Attirée par le bruit qu'elle produisit, les Dragonnières se tournèrent vers elle, certaines lui sourirent, d'autres lui lancèrent un regard froid ou bien hochèrent la tête en guise de salutation. Ce fut la plus proche, qui lui lança :
- Alcoaiat, Elifen*. Comment vas-tu jeune fille ?
Mewnie ne répondit pas dans un premier temps. Elle avait repris une position assise sur son Dragon, de manière à pouvoir bien se tenir, et ne pouvait s'empêcher d'être émerveillée par les rayons de soleil qui se reflétait sur les armures de bronze des femmes aux morphologies différentes. De créatures différentes, certaines avaient les cheveux, longs d'autres court, des peaux de toutes les couleurs, reflétant tous les âges. Leur dos munit d'armes, différentes selon le cavalier, même leurs armures divergeaient les unes des autres, dans leurs ornements, leurs matières ou leurs constructions, certaines avaient des capes de velours ou des peaux jetées sur les épaules tandis que d'autres n'avait que quelques lanières de cuir courant sur leur peau pour tenir leurs armes, leur corps à moitié dénudé. Leur seul point commun et ce qu'avait perçu Mewnie en premier lieu, le fin casque de métal qui couvrait chacune de leur tête, un cerceau d'argent qui ceignait leur front et retombait sur leurs tempes représentant un statut très évocateur. Elles chevauchaient toutes des Dragons aux allures typiques de Noebe ou Nindia, leurs corps étaient recouvert de plumes, certains avaient une tête proche des oiseaux avec un bec et d'autres semblait plus proche des équidés. Leurs plumes avaient des couleurs semblables à l'aube ou au crépuscule, souvent avec plusieurs queues, celles-ci étaient recouvertes d'une fine couche électrique.
- Vous êtes des Val'kyrs ? demanda Mewnie d'une voix presque inintelligible, en proie à l'admiration.
La Dragonnière aux longs cheveux blonds qui l'avait questionnée sourit, ou du moins l'étirement de ses lèvres devait s'y apparentait puisqu'elle répondit en détournant le regard vers l'horizon du ciel.
- C'est cela jeune fille. Tu as beaucoup de chances que nous ayons senti ta détresse.
- Ma détresse ?
Mewnie se souvint brusquement de tout. La dispute avec Carsten, l'orage et les animaux de lumières, les éclairs et la chute. Elle ouvrit brusquement les yeux et devinant les questions que voulait poser la Dorosse qui bégayait, la sauveuse lui expliqua brièvement :
- Au vu de ta réaction, je pense que tu sais qui nous sommes. Les cieux ont entendu la prière d'un jeune homme qui voulait te faire faillir, mais nous sommes les messagères des Dieux, en abattant les Foudres des Tempêtes, nous nous devons de toujours venir aide aux âmes en détresse, prise par la colère injustifiée des Dieux. Nous accompagnons les perdus des montagnes et les victimes aux mains innocentes autant de créatures avec ou sans conscience qui mérite notre attention.
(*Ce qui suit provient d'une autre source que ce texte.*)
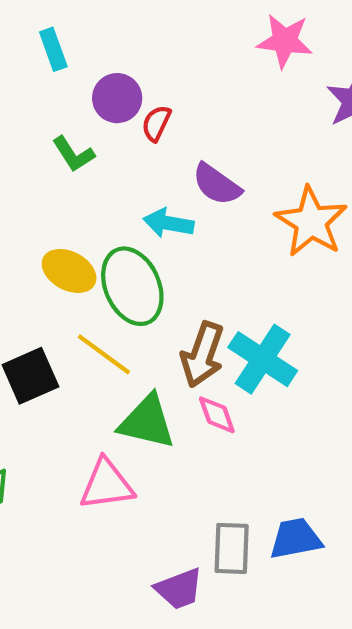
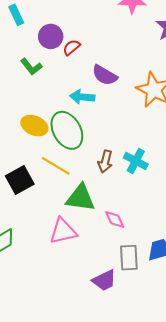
red semicircle: (156, 123) -> (72, 47), turned 30
brown arrow: (202, 355) -> (105, 161), size x0.7
cyan cross: (263, 359) -> (136, 161), size x0.7
pink diamond: (217, 415) -> (115, 219), moved

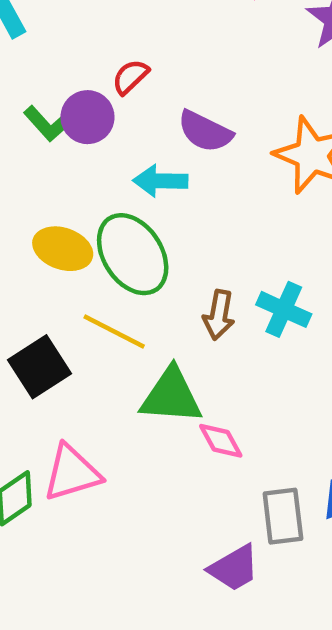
purple circle: (51, 36) -> (87, 117), moved
pink diamond: (115, 219) -> (221, 441), moved
pink triangle: (63, 231) -> (72, 473), moved

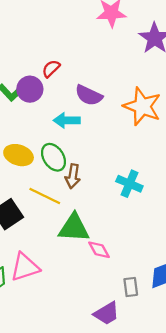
green ellipse: (133, 254) -> (53, 157), size x0.7
brown arrow: (219, 315) -> (73, 176), moved
gray rectangle: (283, 516) -> (131, 287), size x0.7

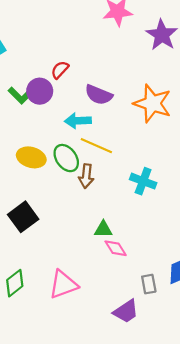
yellow line: (45, 196) -> (96, 146), moved
green triangle: (74, 228) -> (103, 229), moved, size x0.6
pink triangle: (25, 267) -> (63, 284), moved

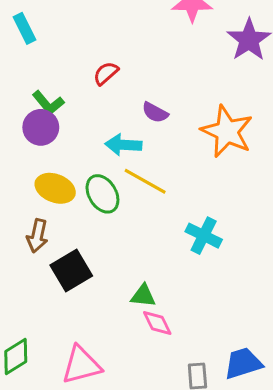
purple circle: (40, 91) -> (41, 127), moved
purple semicircle: (99, 95) -> (155, 112), size x0.7
brown arrow: (86, 176) -> (37, 236), moved
black square: (23, 217) -> (71, 270), moved

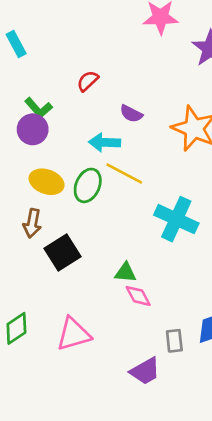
green ellipse: (102, 194) -> (88, 185), turned 56
cyan cross: (204, 236) -> (176, 219), size x1.4

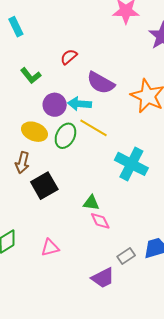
purple semicircle: (131, 114) -> (101, 83), size x1.6
purple circle: (33, 129) -> (55, 105), moved
pink triangle: (74, 334) -> (50, 248), size x0.7
gray rectangle: (174, 341) -> (126, 256), turned 60

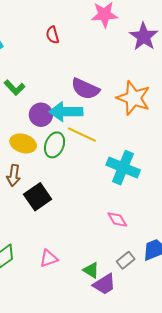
red semicircle: (69, 57) -> (53, 35), moved, turned -60
cyan arrow: (80, 104) -> (66, 112), size x1.4
green triangle: (91, 203) -> (91, 270), moved, turned 30
pink diamond: (100, 221) -> (117, 220), moved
- Tu as de la chance que nous ne soyons pas loin, fit une autre aux cheveux sombres coupés près du crâne, tu aurais pu passer de l'autre côté, et accompagner notre convoi depuis le Monde des Rêves !
Elle fit un signe de main vers le bas et Mewnie constata en regardant qu'il nageait au-dessus d'une mer de nuages, avec les animaux de lumières qu'elle avait pu voir auparavant avec Arkayn. Ils étaient à présent rejoints des El'fes, Nyxes, Kridahe, Mages, Sorciers, Syrèn, Wylhae, Kitsune, qui couraient dansaient ou nageaient autour d'eux riant chantant ou parlant joyeusement, comme des chuchotements envoûtants.
- Vous parlez ma langue ?
- Nous parlons toutes les langues, Arganga nous le permet nous sommes ses messagères, Dorosse.
- Où sommes-nous, Guerrières ? murmura Mewnie qui croyait encore rêver.
- Nous sommes aux abords de Maradji, nous n'allons pas tarder à l'apercevoir, répondit la femme blonde.
- Maradji ? Mais ce n'est pas dans le Monde d'En-Haut....?
- Nous sommes bien à Noebe, jeune Dorosse.
Elle regarda tout autour d'elle, et le lien entre l'endroit où elle se trouvait et les Val'kyrs s'établissaient enfin. Ils voguaient dans la dimension du ciel.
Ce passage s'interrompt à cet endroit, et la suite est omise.